[MATERIAL PROVIDED]

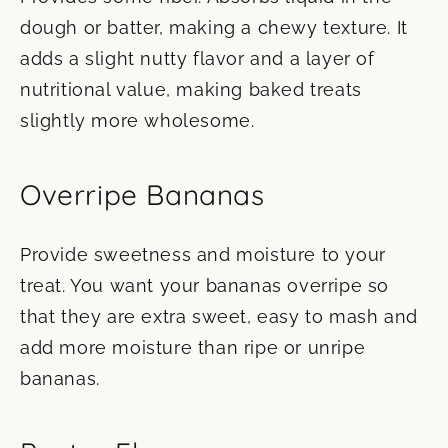
dough or batter, making a chewy texture. It
adds a slight nutty flavor and a layer of
nutritional value, making baked treats
slightly more wholesome.
Overripe Bananas
Provide sweetness and moisture to your
treat. You want your bananas overripe so
that they are extra sweet, easy to mash and
add more moisture than ripe or unripe
bananas.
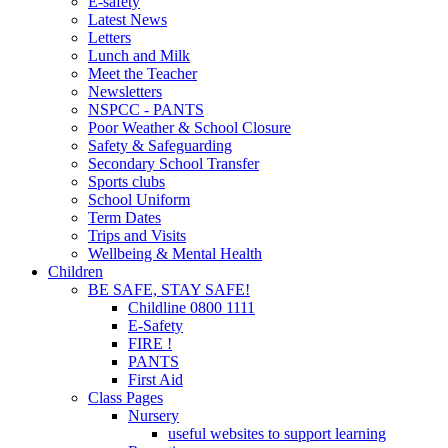
E-safety
Latest News
Letters
Lunch and Milk
Meet the Teacher
Newsletters
NSPCC - PANTS
Poor Weather & School Closure
Safety & Safeguarding
Secondary School Transfer
Sports clubs
School Uniform
Term Dates
Trips and Visits
Wellbeing & Mental Health
Children
BE SAFE, STAY SAFE!
Childline 0800 1111
E-Safety
FIRE !
PANTS
First Aid
Class Pages
Nursery
useful websites to support learning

[/MATERIAL PROVIDED]

● YOUR OBJECTIVE:
All lines from the one with "treat. You want your bananas overripe so" through the end of the records above must be reproduced exactly, both ends included, and the pictures must be left out.

● ANSWER TO THE PROBLEM:
treat. You want your bananas overripe so
that they are extra sweet, easy to mash and
add more moisture than ripe or unripe
bananas.
E-safety
Latest News
Letters
Lunch and Milk
Meet the Teacher
Newsletters
NSPCC - PANTS
Poor Weather & School Closure
Safety & Safeguarding
Secondary School Transfer
Sports clubs
School Uniform
Term Dates
Trips and Visits
Wellbeing & Mental Health
Children
BE SAFE, STAY SAFE!
Childline 0800 1111
E-Safety
FIRE !
PANTS
First Aid
Class Pages
Nursery
useful websites to support learning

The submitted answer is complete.